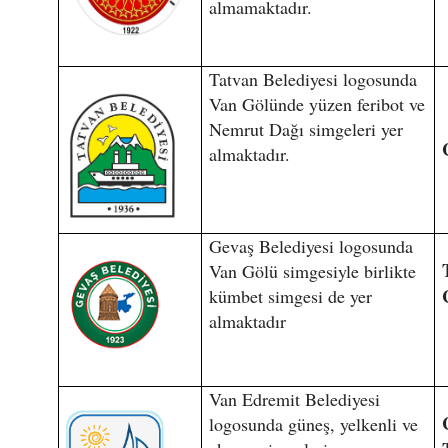
almamaktadır.
Tatvan Belediyesi logosunda
Van Gölünde yüzen feribot ve
Nemrut Dağı simgeleri yer
almaktadır.
Gevaş Belediyesi logosunda
Van Gölü simgesiyle birlikte
kümbet simgesi de yer
almaktadır
Van Edremit Belediyesi
logosunda güneş, yelkenli ve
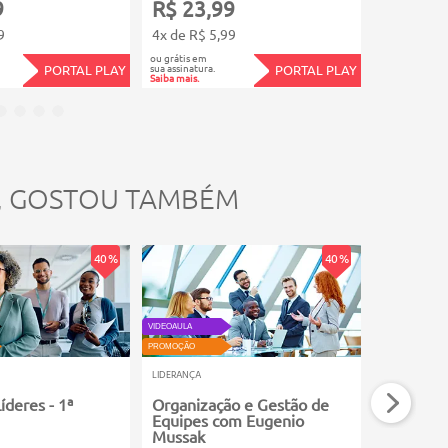
9
R$ 23,99
R$ 23,
9
4x de R$ 5,99
4x de R$ 5
ou grátis em
ou grátis em
sua assinatura.
sua assinatura.
PORTAL PLAY
PORTAL PLAY
Saiba mais.
Saiba mais.
, GOSTOU TAMBÉM
40 %
40 %
ATUALIZADO
VIDEOAULA
VIDEOAULA
PROMOÇÃO
PROMOÇÃO
LIDERANÇA
LIDERANÇA
íderes - 1ª
Organização e Gestão de
Equipes 
Equipes com Eugenio
HUBs de 
Mussak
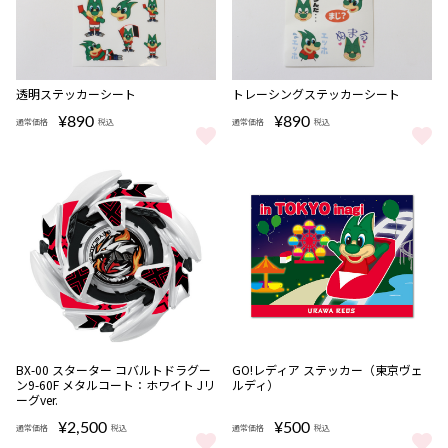
透明ステッカーシート
トレーシングステッカーシート
¥890
¥890
通常価格
税込
通常価格
税込
透明ステッカーシート をもっと見る
トレーシングステッカーシート を
完売
完売
BX-00 スターター コバルトドラグー
GO!レディア ステッカー（東京ヴェ
ン9-60F メタルコート：ホワイト Jリ
ルディ）
ーグver.
¥2,500
¥500
通常価格
税込
通常価格
税込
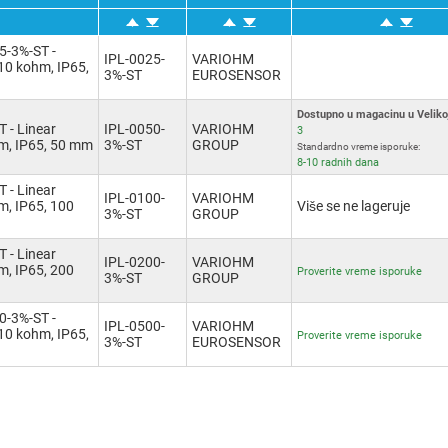
-3%-ST -
IPL-0025-
VARIOHM
 10 kohm, IP65,
3%-ST
EUROSENSOR
Dostupno u magacinu u Velikoj 
 - Linear
IPL-0050-
VARIOHM
3
hm, IP65, 50 mm
3%-ST
GROUP
Standardno vreme isporuke:
8-10 radnih dana
 - Linear
IPL-0100-
VARIOHM
hm, IP65, 100
Više se ne lageruje
3%-ST
GROUP
 - Linear
IPL-0200-
VARIOHM
hm, IP65, 200
Proverite vreme isporuke
3%-ST
GROUP
-3%-ST -
IPL-0500-
VARIOHM
 10 kohm, IP65,
Proverite vreme isporuke
3%-ST
EUROSENSOR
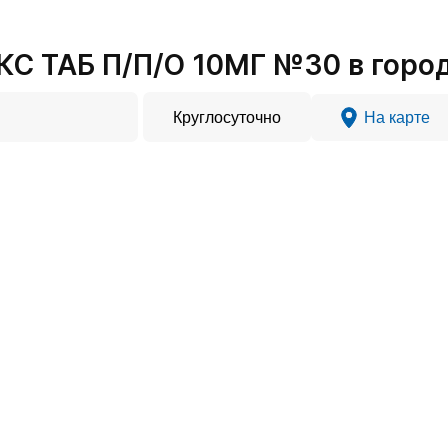
 ТАБ П/П/О 10МГ №30 в город
Круглосуточно
На карте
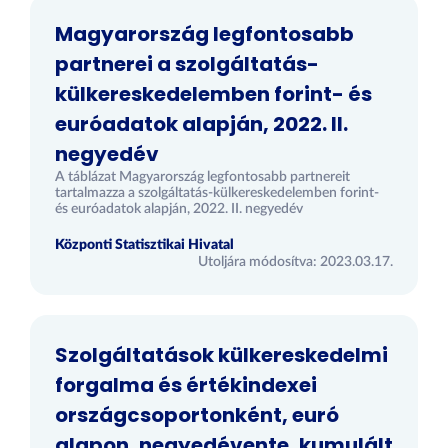
Magyarország legfontosabb
partnerei a szolgáltatás-
külkereskedelemben forint- és
euróadatok alapján, 2022. II.
negyedév
A táblázat Magyarország legfontosabb partnereit
tartalmazza a szolgáltatás-külkereskedelemben forint-
és euróadatok alapján, 2022. II. negyedév
Központi Statisztikai Hivatal
Utoljára módosítva: 2023.03.17.
Szolgáltatások külkereskedelmi
forgalma és értékindexei
országcsoportonként, euró
alapon, negyedévente, kumulált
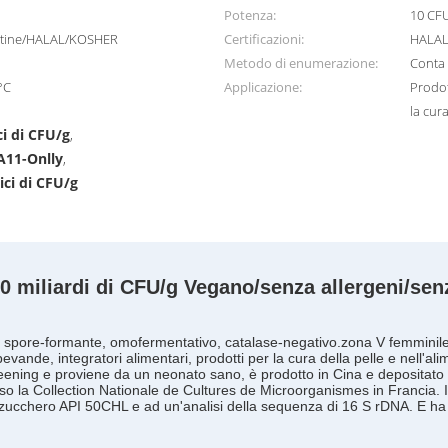
Potenza:
10 CFU
lutine/HALAL/KOSHER
Certificazioni:
HALAL
Metodo di enumerazione:
Conta d
°C
Applicazione:
Prodot
la cura
ci di CFU/g
,
LA11-Onlly
,
ici di CFU/g
 miliardi di CFU/g Vegano/senza allergeni/senza
n spore-formante, omofermentativo, catalase-negativo.
zona V femminil
evande, integratori alimentari, prodotti per la cura della pelle e nell'a
reening e proviene da un neonato sano, è prodotto in Cina e depositato
so la Collection Nationale de Cultures de Microorganismes in Francia. I
zucchero API 50CHL e ad un'analisi della sequenza di 16 S rDNA. E ha re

--- --- ---

- [Work instruction]
Give back the listing word for word, minus its images.

- [Problem solution]
almamaktadır.
Tatvan Belediyesi logosunda
Van Gölünde yüzen feribot ve
Nemrut Dağı simgeleri yer
almaktadır.
Gevaş Belediyesi logosunda
Van Gölü simgesiyle birlikte
kümbet simgesi de yer
almaktadır
Van Edremit Belediyesi
logosunda güneş, yelkenli ve
9
R$ 23,99
R$ 23,
9
4x de R$ 5,99
4x de R$ 5
ou grátis em
ou grátis em
sua assinatura.
sua assinatura.
PORTAL PLAY
PORTAL PLAY
Saiba mais.
Saiba mais.
, GOSTOU TAMBÉM
40 %
40 %
ATUALIZADO
VIDEOAULA
VIDEOAULA
PROMOÇÃO
PROMOÇÃO
LIDERANÇA
LIDERANÇA
íderes - 1ª
Organização e Gestão de
Equipes 
Equipes com Eugenio
HUBs de 
Mussak
透明ステッカーシート
トレーシングステッカーシート
¥890
¥890
通常価格
税込
通常価格
税込
透明ステッカーシート をもっと見る
トレーシングステッカーシート を
完売
完売
BX-00 スターター コバルトドラグー
GO!レディア ステッカー（東京ヴェ
ン9-60F メタルコート：ホワイト Jリ
ルディ）
ーグver.
¥2,500
¥500
通常価格
税込
通常価格
税込
-3%-ST -
IPL-0025-
VARIOHM
 10 kohm, IP65,
3%-ST
EUROSENSOR
Dostupno u magacinu u Velikoj 
 - Linear
IPL-0050-
VARIOHM
3
hm, IP65, 50 mm
3%-ST
GROUP
Standardno vreme isporuke:
8-10 radnih dana
 - Linear
IPL-0100-
VARIOHM
hm, IP65, 100
Više se ne lageruje
3%-ST
GROUP
 - Linear
IPL-0200-
VARIOHM
hm, IP65, 200
Proverite vreme isporuke
3%-ST
GROUP
-3%-ST -
IPL-0500-
VARIOHM
 10 kohm, IP65,
Proverite vreme isporuke
3%-ST
EUROSENSOR
 ТАБ П/П/О 10МГ №30 в город
Круглосуточно
На карте
Magyarország legfontosabb
partnerei a szolgáltatás-
külkereskedelemben forint- és
euróadatok alapján, 2022. II.
negyedév
A táblázat Magyarország legfontosabb partnereit
tartalmazza a szolgáltatás-külkereskedelemben forint-
és euróadatok alapján, 2022. II. negyedév
Központi Statisztikai Hivatal
Utoljára módosítva: 2023.03.17.
Szolgáltatások külkereskedelmi
forgalma és értékindexei
országcsoportonként, euró
alapon, negyedévente, kumulált
Potenza:
10 CFU
lutine/HALAL/KOSHER
Certificazioni:
HALAL
Metodo di enumerazione:
Conta d
°C
Applicazione:
Prodot
la cura
ci di CFU/g
,
LA11-Onlly
,
ici di CFU/g
 miliardi di CFU/g Vegano/senza allergeni/senza
n spore-formante, omofermentativo, catalase-negativo.
zona V femminil
evande, integratori alimentari, prodotti per la cura della pelle e nell'a
reening e proviene da un neonato sano, è prodotto in Cina e depositato
so la Collection Nationale de Cultures de Microorganismes in Francia. I
zucchero API 50CHL e ad un'analisi della sequenza di 16 S rDNA. E ha re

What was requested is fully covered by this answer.